Since I’m following the faculty plagiarism case at Central Michigan University, I’m checking the local paper, where I just found this letter, from an ed student there:

Having been a student involved in the secondary education math program, I feel as though I should express my frustrations with those leading me in my schooling.

To graduate with a degree in secondary mathematics, one must take a series of cohorts that covers various math topics. While one going into the teaching field would expect to be taught various strategies and approaches to teaching math, this was not the case in several of these classes.

Throughout my course of study, I learned how to use the N-Spire, an expensive calculator that my professors expect administrators and math teachers to incorporate into the curriculum. I felt as though I was being taught to use an expensive piece of equipment to market to my future employers.

While I was not pleased with the education I was paying for, I kept my mouth shut because my professors stressed the importance of students being able to explore mathematics using tools such as the N-Spire.

They constantly reassured us that what we were learning was based on research that proved that this calculator is a crucial tool for learning through exploration…

The student concludes by complaining about the faculty plagiarists… I think. It’s a badly written letter. Very confusing. But it’s obviously got something to do with the multiple, still-anonymous plagiarists on the math faculty.

As *UD* scrutinized the letter, it seemed to her that the student was complaining about the commercialization of CMU’s classrooms. She seemed to be saying that, like medical school professors who in various ways hawk pharma’s newest pills to their students, some education school professors at her university turn their classrooms into extended advertising for devices a corporation is hoping Michigan’s teachers will buy for their classrooms.

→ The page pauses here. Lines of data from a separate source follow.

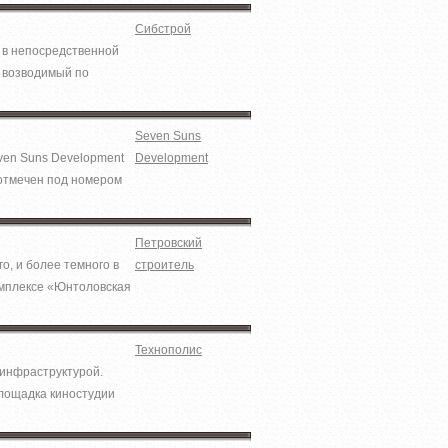
Сибстрой
 в непосредственной
, возводимый по
Seven Suns
ven Suns Development
Development
 отмечен под номером
Петровский
о, и более темного в
строитель
омплексе «Юнтоловская
Технополис
 инфраструктурой.
площадка киностудии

So *UD* went here, to a page featuring Dennis St. John, one of the math professors listed on the plagiarized NSF grant.

This page, announcing a course featuring N-Spire and sponsored by its maker, Texas Instruments (you can register for the course through TI’s website), is offered at an off-campus location, but is a CMU course… St. John is pretty much described as a TI salesman:

He has presented workshops and institutes for Texas Instruments for the past twelve years. He … has published numerous activities and one book with Texas Instruments…

What’s going on?

November 7th, 2009 at 8:54PM

Every summer I am contacted by incoming freshmen asking what sort of calculator they should bring to campus. I reply, "one that you can use for balancing your checkbook and sorting out your phonebill…we don’t allow calculators in our calculus courses." They’re absolutely stunned. The idea of learning math without the crutch of a calculator that figures out the functions for them is inconceivable. Unfortunately, most high schools and the AP tests allow, even encourage, the use of TI calculators, which cripples many students in their pursuit of math in college, especially if they are not math geniuses and simply need to use calculus for engineering or a natural science program of study.

November 8th, 2009 at 9:01AM

"one must take a series of cohorts"–what does this mean, anyway?

Polish Peter, I never understood why anyone would need a calculator in a basic calculus course. The one I took was entirely proof-based, and if an exact numerical answer was required, they were not hard to do with pencil and paper. I say that I never understood…until I saw what they were doing at Tierfour State University down the road. "Calculus" there means learning how to enter the integrals/differentials into the calculator and plugging numbers in. Screw the idea of understanding what is actually going on.

November 8th, 2009 at 2:55PM

TP,

Indeed. For this and probably other reasons, a 5 on the BC calculus AP course is incapable of predicting whether a freshman will receive an A or a C- in our multivariable calculus course.